Она хотела пройти к балкону. Попыталась протиснуться боком вдоль стола; и сидящие подвинули стулья. Когда она была рядом, Ванин почувствовал на своих плечах ее руки. Оглянулся, не понимая, случайность ли это, и поднялся вслед за ней.

Катя стояла в углу балкона, положив локти на перила. Было ветрено. Из темноты летела дождевая пыль.

Ванин подошел ближе и тоже облокотился о перила. Катя не обернулась. Сказать ему было нечего. Но он не хотел ничего говорить. Он почувствовал, что с ней ему легко молчать.

Она поежилась, низко наклонила голову и неожиданно резко повернулась, чтобы уйти. Ванин хотел задержать ее, но она так быстро отстранила его руку, будто ожидала от него именно это.

В тот вечер он несколько раз пытался заговорить с ней. Но стоило ему попристальнее взглянуть на нее, она старалась отвести глаза.

Ему очень хотелось, чтобы то незаметное ни для кого, никем неуловимое понимание между ними, которое так часто ему мерещилось, было на самом деле.
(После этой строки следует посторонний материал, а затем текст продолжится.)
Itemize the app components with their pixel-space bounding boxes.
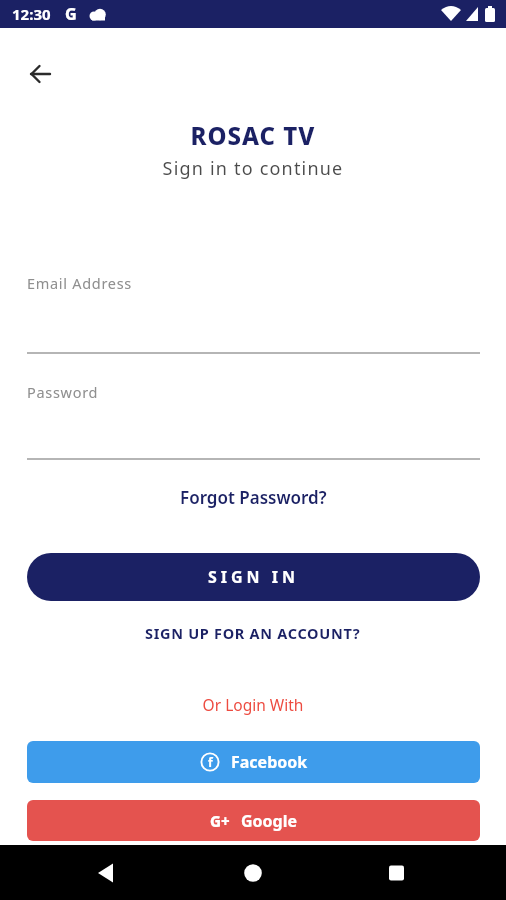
staticText: G+: [210, 811, 230, 831]
staticText: Email Address: [27, 273, 132, 293]
button[interactable]: SIGN UP FOR AN ACCOUNT?: [145, 623, 361, 643]
button[interactable]: G+: [27, 800, 480, 841]
button[interactable]: SIGN IN: [27, 553, 480, 601]
button[interactable]: Forgot Password?: [180, 486, 327, 509]
staticText: 12:30: [12, 4, 51, 24]
staticText: ROSAC TV: [0, 119, 506, 152]
staticText: f: [208, 754, 213, 770]
staticText: Or Login With: [0, 694, 506, 715]
staticText: Google: [241, 810, 298, 832]
staticText: G: [65, 3, 77, 25]
button[interactable]: [22, 56, 58, 92]
staticText: Password: [27, 382, 99, 402]
staticText: Facebook: [231, 751, 308, 773]
staticText: SIGN IN: [208, 566, 300, 588]
button[interactable]: f: [27, 741, 480, 783]
staticText: Sign in to continue: [0, 156, 506, 181]
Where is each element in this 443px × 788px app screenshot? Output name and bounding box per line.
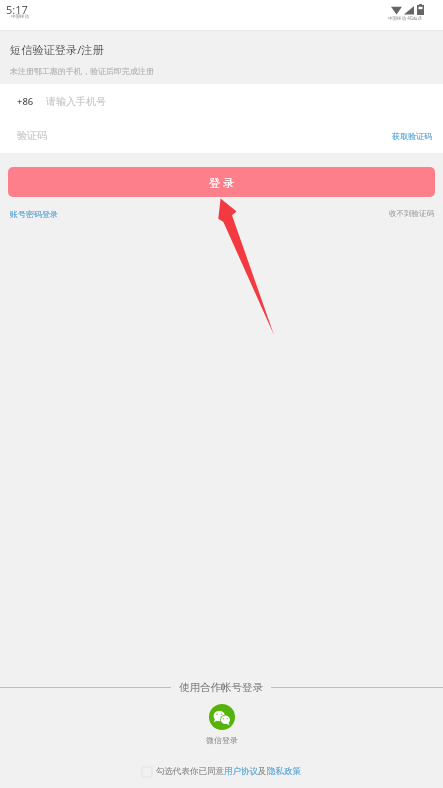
button[interactable]: +86 bbox=[0, 84, 443, 118]
staticText: 验证码 bbox=[17, 129, 47, 142]
button[interactable]: 账号密码登录 bbox=[10, 209, 58, 219]
button[interactable]: Agree to terms checkbox bbox=[142, 767, 152, 777]
staticText: +86 bbox=[17, 95, 34, 108]
staticText: 及 bbox=[258, 766, 267, 777]
staticText: 勾选代表你已同意 bbox=[156, 766, 224, 777]
button[interactable]: 用户协议 bbox=[224, 766, 258, 777]
staticText: 短信验证登录/注册 bbox=[10, 42, 104, 57]
button[interactable]: WeChat login bbox=[206, 704, 238, 745]
staticText: 用户协议 bbox=[224, 766, 258, 777]
other: WeChat login bbox=[209, 704, 235, 730]
button[interactable]: 收不到验证码 bbox=[389, 209, 434, 218]
staticText: 使用合作帐号登录 bbox=[179, 681, 263, 694]
button[interactable]: 获取验证码 bbox=[392, 131, 443, 141]
staticText: 未注册鄂工惠的手机，验证后即完成注册 bbox=[10, 66, 154, 76]
staticText: 隐私政策 bbox=[267, 766, 301, 777]
staticText: 中国移动 4G电话 bbox=[388, 15, 423, 21]
staticText: 账号密码登录 bbox=[10, 209, 58, 219]
staticText: 获取验证码 bbox=[392, 131, 432, 141]
staticText: 微信登录 bbox=[206, 735, 238, 745]
staticText: 收不到验证码 bbox=[389, 209, 434, 218]
staticText: 中国移动 bbox=[11, 14, 29, 20]
button[interactable]: 隐私政策 bbox=[267, 766, 301, 777]
button[interactable]: 登 录 bbox=[8, 167, 435, 197]
staticText: 5:17 bbox=[6, 2, 28, 17]
staticText: 请输入手机号 bbox=[46, 95, 106, 108]
staticText: 登 录 bbox=[209, 175, 235, 190]
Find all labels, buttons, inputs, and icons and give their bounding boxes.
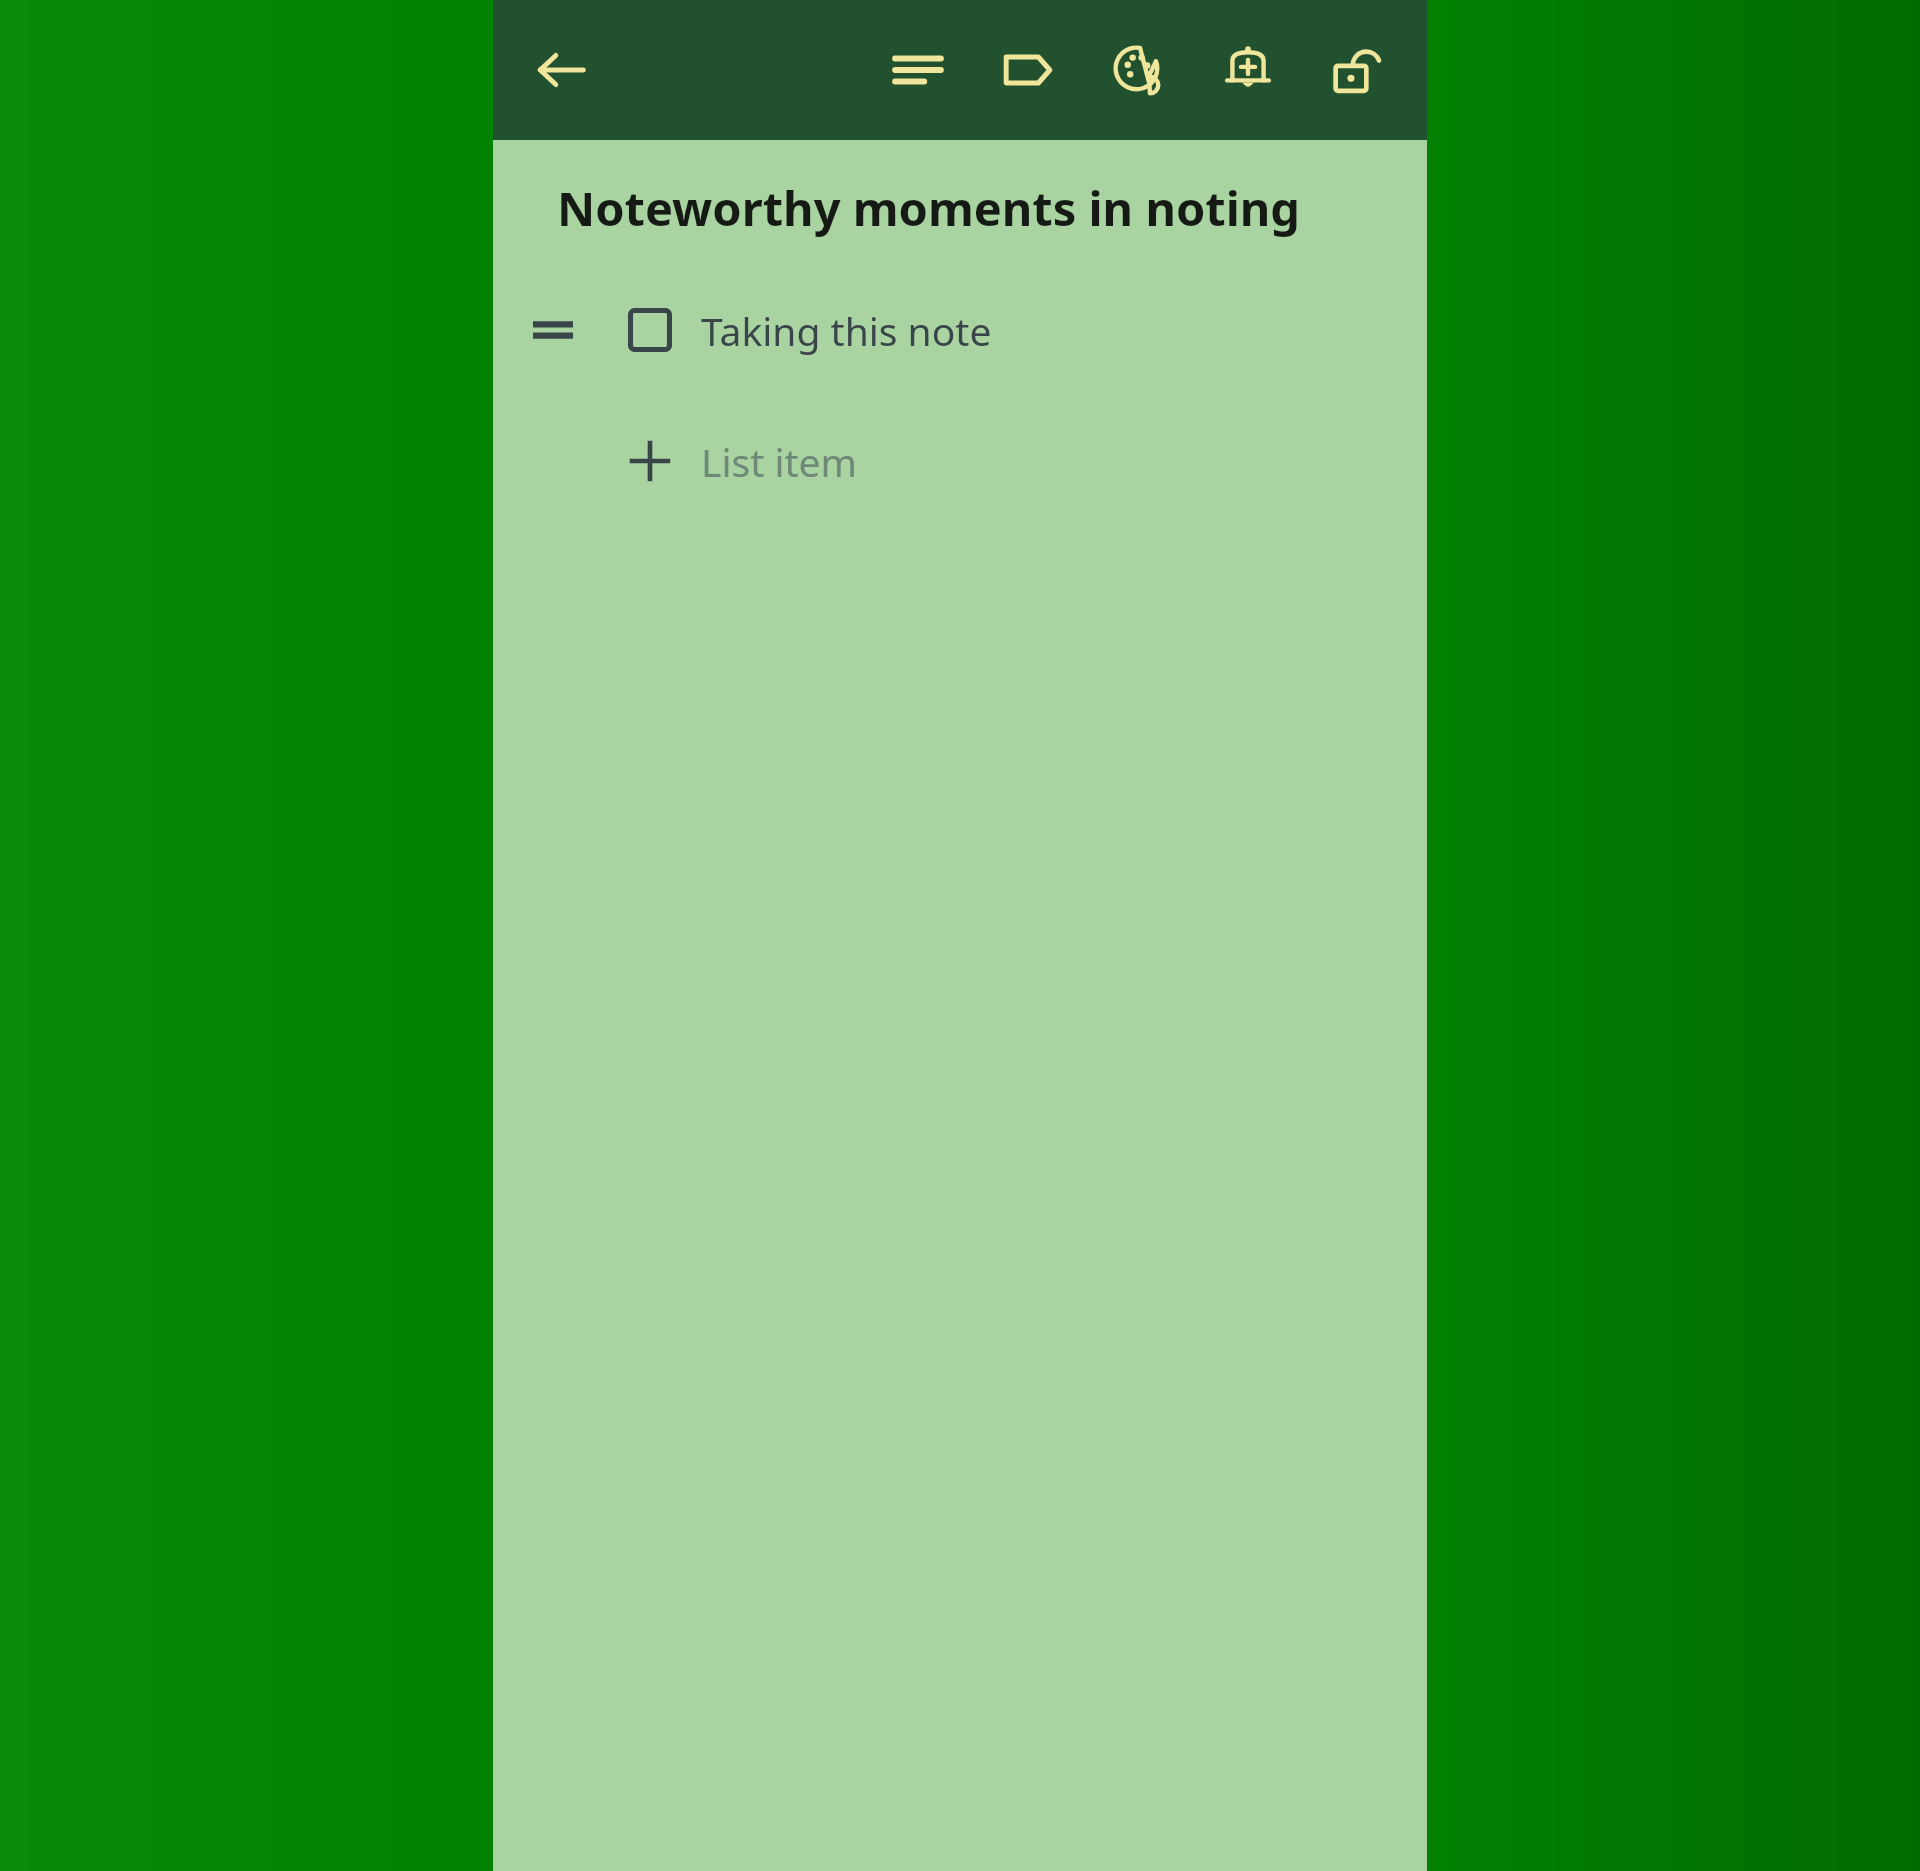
button[interactable]: List item bbox=[493, 418, 1427, 504]
button[interactable]: Back bbox=[513, 22, 609, 118]
staticText: List item bbox=[701, 435, 858, 488]
button[interactable]: Mark as done bbox=[613, 293, 687, 367]
button[interactable]: Add reminder bbox=[1193, 15, 1303, 125]
staticText: Noteworthy moments in noting bbox=[557, 176, 1301, 240]
button[interactable]: Unlock note bbox=[1303, 15, 1413, 125]
button[interactable]: Formatting bbox=[863, 15, 973, 125]
button[interactable]: Reorder item bbox=[493, 286, 1427, 374]
staticText: Taking this note bbox=[701, 304, 992, 357]
button[interactable]: Label bbox=[973, 15, 1083, 125]
button[interactable]: Reorder item bbox=[515, 292, 591, 368]
button[interactable]: Change color bbox=[1083, 15, 1193, 125]
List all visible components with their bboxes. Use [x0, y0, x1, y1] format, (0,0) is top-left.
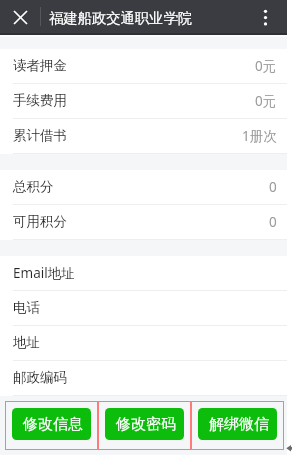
- staticText: 修改密码: [116, 415, 176, 434]
- button[interactable]: 修改密码: [105, 408, 184, 440]
- button[interactable]: 邮政编码: [0, 361, 287, 396]
- staticText: 0: [269, 213, 277, 231]
- button[interactable]: 累计借书: [0, 119, 287, 154]
- staticText: 修改信息: [23, 415, 83, 434]
- staticText: 解绑微信: [209, 415, 269, 434]
- button[interactable]: 电话: [0, 291, 287, 326]
- button[interactable]: 可用积分: [0, 205, 287, 240]
- staticText: 邮政编码: [13, 369, 67, 386]
- button[interactable]: 修改信息: [12, 408, 91, 440]
- staticText: 地址: [13, 334, 40, 351]
- button[interactable]: Close: [0, 0, 40, 35]
- staticText: 读者押金: [13, 57, 67, 74]
- staticText: 累计借书: [13, 127, 67, 144]
- staticText: 1册次: [242, 127, 277, 145]
- button[interactable]: 解绑微信: [198, 408, 277, 440]
- staticText: 总积分: [13, 178, 54, 195]
- button[interactable]: Email地址: [0, 256, 287, 291]
- staticText: 福建船政交通职业学院: [49, 9, 192, 27]
- staticText: 手续费用: [13, 92, 67, 109]
- button[interactable]: 手续费用: [0, 84, 287, 119]
- staticText: 0元: [255, 92, 277, 110]
- staticText: 0: [269, 178, 277, 196]
- staticText: 电话: [13, 299, 40, 316]
- staticText: Email地址: [13, 264, 75, 282]
- button[interactable]: 读者押金: [0, 49, 287, 84]
- staticText: 可用积分: [13, 213, 67, 230]
- button[interactable]: 总积分: [0, 170, 287, 205]
- button[interactable]: 地址: [0, 326, 287, 361]
- button[interactable]: More options: [245, 0, 287, 35]
- staticText: 0元: [255, 57, 277, 75]
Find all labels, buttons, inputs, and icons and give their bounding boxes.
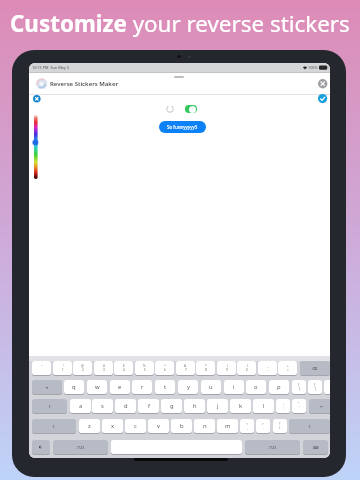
button[interactable]: z [79,419,100,433]
staticText: r [141,383,144,391]
button[interactable]: ⇪ [32,399,67,413]
staticText: . [263,426,264,430]
button[interactable]: ⇧ [289,419,330,433]
button[interactable]: c [125,419,146,433]
staticText: < [246,422,248,426]
button[interactable] [185,105,197,113]
staticText: ! [63,364,64,368]
staticText: l [263,402,265,410]
staticText: m [225,422,231,430]
button[interactable]: & [176,361,195,375]
button[interactable] [33,95,41,103]
button[interactable]: > [256,419,270,433]
staticText: s [101,402,104,410]
button[interactable]: r [132,380,152,394]
button[interactable]: ↵ [309,399,330,413]
button[interactable] [318,79,327,88]
staticText: ; [283,406,284,410]
button[interactable]: x [102,419,123,433]
button[interactable]: ( [217,361,236,375]
staticText: 0 [246,368,248,372]
button[interactable]: k [230,399,251,413]
button[interactable]: * [196,361,215,375]
button[interactable]: l [253,399,274,413]
staticText: ) [247,364,248,368]
button[interactable] [318,94,327,103]
button[interactable]: ◐ [32,440,50,454]
staticText: Customize your reverse stickers [10,8,350,39]
button[interactable] [166,105,174,113]
staticText: ~ [41,364,43,368]
button[interactable]: ^ [155,361,174,375]
button[interactable]: t [155,380,175,394]
button[interactable]: i [224,380,244,394]
button[interactable]: ⌨ [303,440,328,454]
button[interactable]: So funnyyyyy5 [159,121,206,133]
button[interactable]: y [178,380,198,394]
button[interactable]: # [94,361,113,375]
button[interactable]: f [138,399,159,413]
button[interactable]: < [240,419,254,433]
staticText: + [287,364,289,368]
button[interactable]: n [194,419,215,433]
button[interactable]: ⇥ [32,380,62,394]
button[interactable] [34,115,38,179]
button[interactable]: d [115,399,136,413]
button[interactable]: m [217,419,238,433]
staticText: .?123 [268,445,277,450]
staticText: g [170,402,174,410]
staticText: 5 [144,368,146,372]
staticText: & [184,364,187,368]
staticText: } [314,383,316,387]
staticText: 8 [205,368,207,372]
button[interactable]: | [324,380,330,394]
button[interactable]: % [135,361,154,375]
button[interactable]: + [278,361,297,375]
button[interactable]: ? [273,419,287,433]
staticText: 100% [308,65,318,70]
button[interactable]: ! [53,361,72,375]
staticText: ^ [164,364,166,368]
button[interactable]: : [276,399,290,413]
staticText: _ [267,364,269,368]
button[interactable]: p [269,380,289,394]
button[interactable]: } [308,380,322,394]
button[interactable]: j [207,399,228,413]
button[interactable]: s [92,399,113,413]
button[interactable]: h [184,399,205,413]
staticText: t [164,383,167,391]
button[interactable]: e [110,380,130,394]
staticText: z [88,422,91,430]
button[interactable]: .?123 [53,440,108,454]
button[interactable]: @ [73,361,92,375]
staticText: $ [123,364,125,368]
button[interactable]: " [292,399,306,413]
staticText: ' [299,406,300,410]
staticText: So funnyyyyy5 [167,124,198,130]
button[interactable]: o [246,380,266,394]
staticText: # [103,364,105,368]
staticText: x [111,422,115,430]
button[interactable]: ⌫ [300,361,330,375]
button[interactable]: w [87,380,107,394]
button[interactable]: .?123 [245,440,300,454]
button[interactable]: v [148,419,169,433]
button[interactable]: q [64,380,84,394]
button[interactable]: g [161,399,182,413]
button[interactable]: u [201,380,221,394]
button[interactable]: { [292,380,306,394]
staticText: d [124,402,128,410]
staticText: y [187,383,190,391]
button[interactable]: ⇧ [32,419,76,433]
button[interactable]: _ [258,361,277,375]
button[interactable]: $ [114,361,133,375]
staticText: n [203,422,207,430]
staticText: i [233,383,235,391]
staticText: : [283,402,284,406]
staticText: , [247,426,248,430]
button[interactable]: ~ [32,361,51,375]
button[interactable]: ) [237,361,256,375]
button[interactable]: b [171,419,192,433]
button[interactable]: a [70,399,91,413]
Эта тайна отмечала его и позволяла пребывать в том особом пространстве, которое было недоступно чужим словам и взглядам. Но все это длилось недолго.

Лешка начал спиваться. Стал раздражительным и скандальным. Ездить к нему перестали. Кончилось тем, что он назанимал у всех денег и уволился. Катю все очень жалели, на первых порах звонили и поздравляли с праздниками, и постепенно забыли.

«Но даже, если я ей позвоню? – иногда думал Ванин. – Что скажу? Может быть, все просто блажь, просто казалось… Она удивится и не поймет».

Через несколько лет он увидел ее на Киевском вокзале в очереди перед билетной кассой и не сразу поверил, что это она.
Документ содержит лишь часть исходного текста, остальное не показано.